Yapılan araştırmalara göre üzüntü, matem, ayrılıklar, kazalar gibi olayların saçkıranı tetikliyor. Özellikle gençleri tehdit eden hastalık saçlı deride, sakal bölgesinde, kaşlarda ve kirpiklerde kıl kaybına yol açıyor ve daha çok 20 yaş altındakilerde görülüyor.
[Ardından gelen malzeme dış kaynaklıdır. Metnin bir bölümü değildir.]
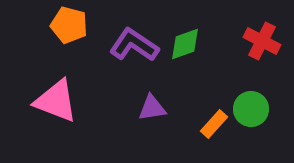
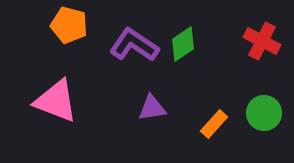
green diamond: moved 2 px left; rotated 15 degrees counterclockwise
green circle: moved 13 px right, 4 px down
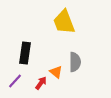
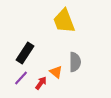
yellow trapezoid: moved 1 px up
black rectangle: rotated 25 degrees clockwise
purple line: moved 6 px right, 3 px up
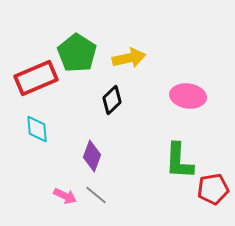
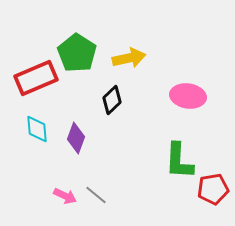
purple diamond: moved 16 px left, 18 px up
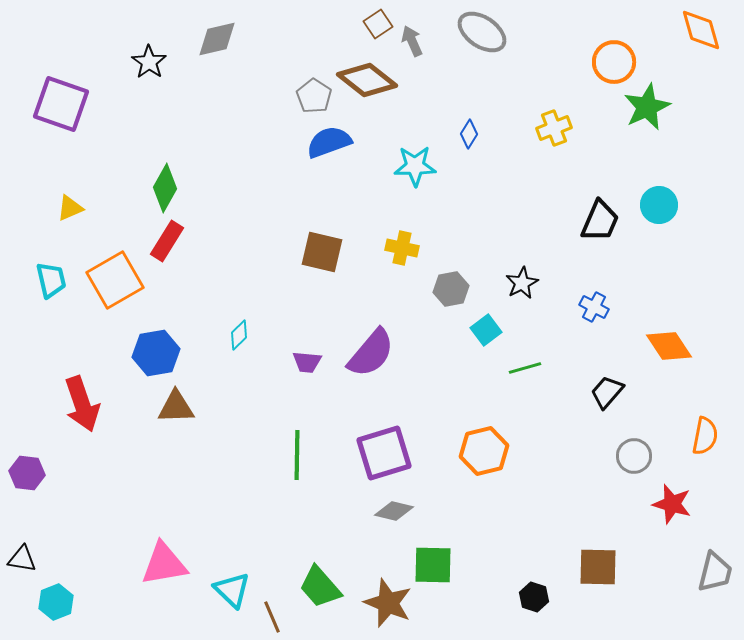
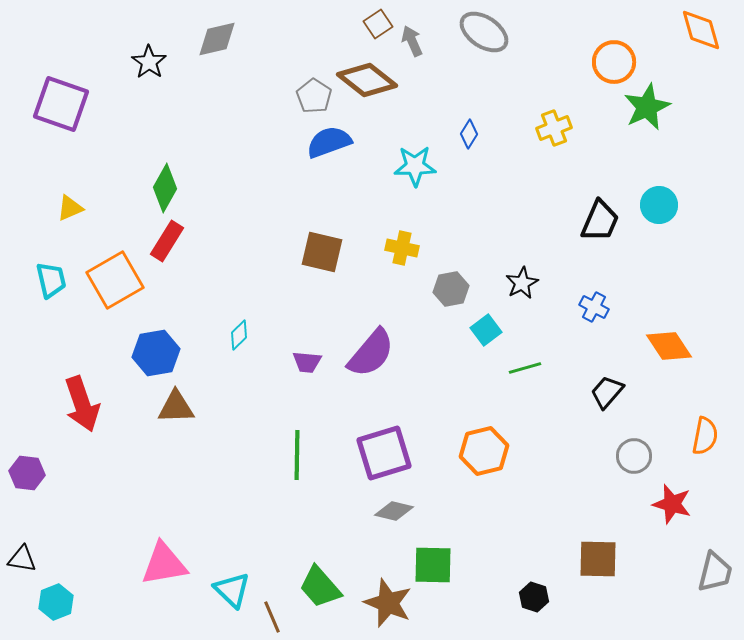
gray ellipse at (482, 32): moved 2 px right
brown square at (598, 567): moved 8 px up
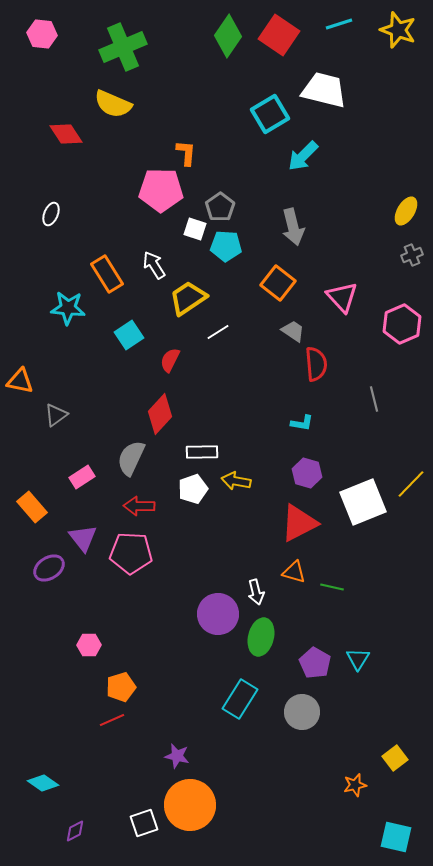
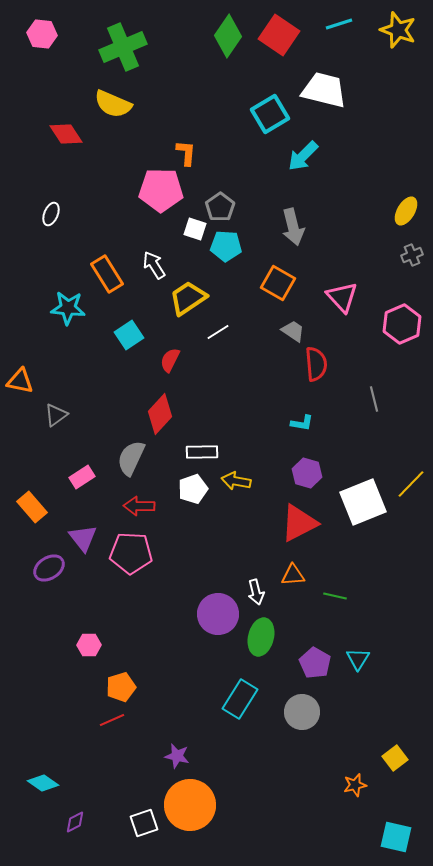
orange square at (278, 283): rotated 8 degrees counterclockwise
orange triangle at (294, 572): moved 1 px left, 3 px down; rotated 20 degrees counterclockwise
green line at (332, 587): moved 3 px right, 9 px down
purple diamond at (75, 831): moved 9 px up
Saçkıran olan hastalarda tiroid problemleri ve kansızlığın daha sık görüldüğünü ifade eden Estetik ve Plastik Cerrah Gülşen Özle, bu sorunların saçkıranı şiddetlendirdiğinin altını çizdi. Dr. Özle, "Üzüntünün sebep olduğu bağışıklık sistemi zayıflaması saçkırana yol açabiliyor. Saçkıran şikayetiyle gelen hastalarımızın yüzde 60’ını 20 yaş altı gençler oluşturuyor. Saçkıran hastalığında saçlı deride yama veya madeni para şeklinde saçsız kalmış alanlar görülür. Saçkıranda nadiren tüm saçlı deride saç dökülmesi olur. Bazen de tüm vücuttaki tüylerin dökülmesi şeklinde görülür. Hastalık bulaşıcı değildir. Vitamin eksikliği ya da beslenme alışkanlıkları ile de ilgili değildir.” dedi.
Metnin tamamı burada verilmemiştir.